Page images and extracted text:
-*-
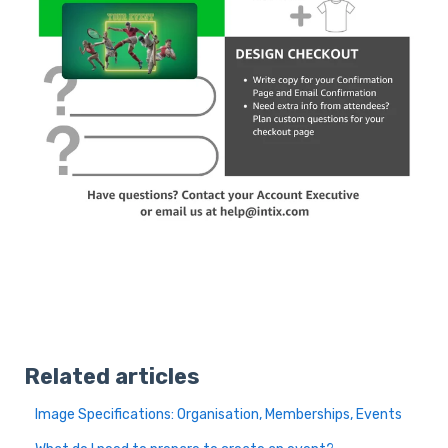
Related articles
Image Specifications: Organisation, Memberships, Events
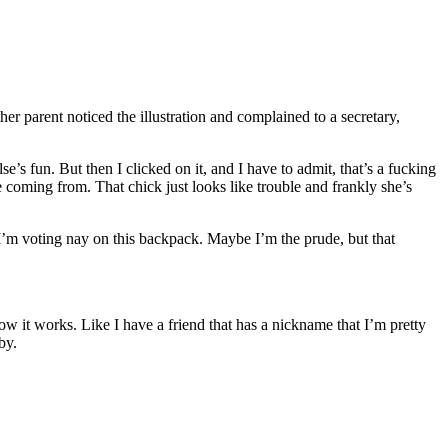
r parent noticed the illustration and complained to a secretary,
’s fun. But then I clicked on it, and I have to admit, that’s a fucking
 coming from. That chick just looks like trouble and frankly she’s
 I’m voting nay on this backpack. Maybe I’m the prude, but that
how it works. Like I have a friend that has a nickname that I’m pretty
by.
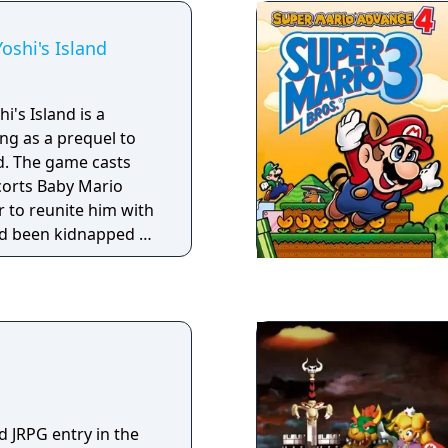
ly the arcade-classic
e played in
oshi's Island
i's Island is a
ng as a prequel to
d. The game casts
scorts Baby Mario
r to reunite him with
ad been kidnapped by
As a Super Mario
runs and jumps to
l while solving
ms. In a style new to
s a hand-drawn
to have Yoshi as its
 introduces his
tter jump, produce
d JRPG entry in the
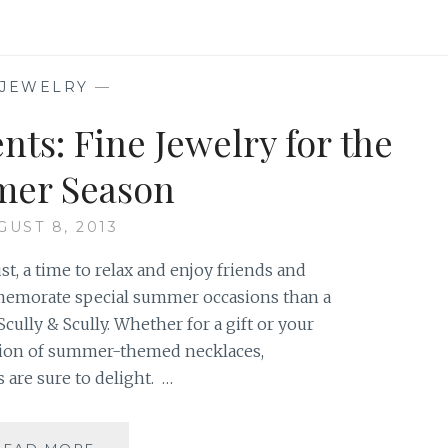
&
CUFFS:
A
MIX
JEWELRY
—
AND
MATCH
ts: Fine Jewelry for the
STYLE
er Season
GUST 8, 2013
, a time to relax and enjoy friends and
memorate special summer occasions than a
cully & Scully. Whether for a gift or your
tion of summer-themed necklaces,
 are sure to delight. …
SEASHORE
-*-
TASK DESCRIPTION
The lines from the one that contains "ad been kidnapped by" through the end of the data, repeated exactly and with no pictures, make up the whole answer.

COMPLETED EXERCISE
ad been kidnapped by
As a Super Mario
runs and jumps to
l while solving
ms. In a style new to
s a hand-drawn
to have Yoshi as its
 introduces his
tter jump, produce
d JRPG entry in the
&
CUFFS:
A
MIX
JEWELRY
—
AND
MATCH
ts: Fine Jewelry for the
STYLE
er Season
GUST 8, 2013
, a time to relax and enjoy friends and
memorate special summer occasions than a
cully & Scully. Whether for a gift or your
tion of summer-themed necklaces,
 are sure to delight. …
SEASHORE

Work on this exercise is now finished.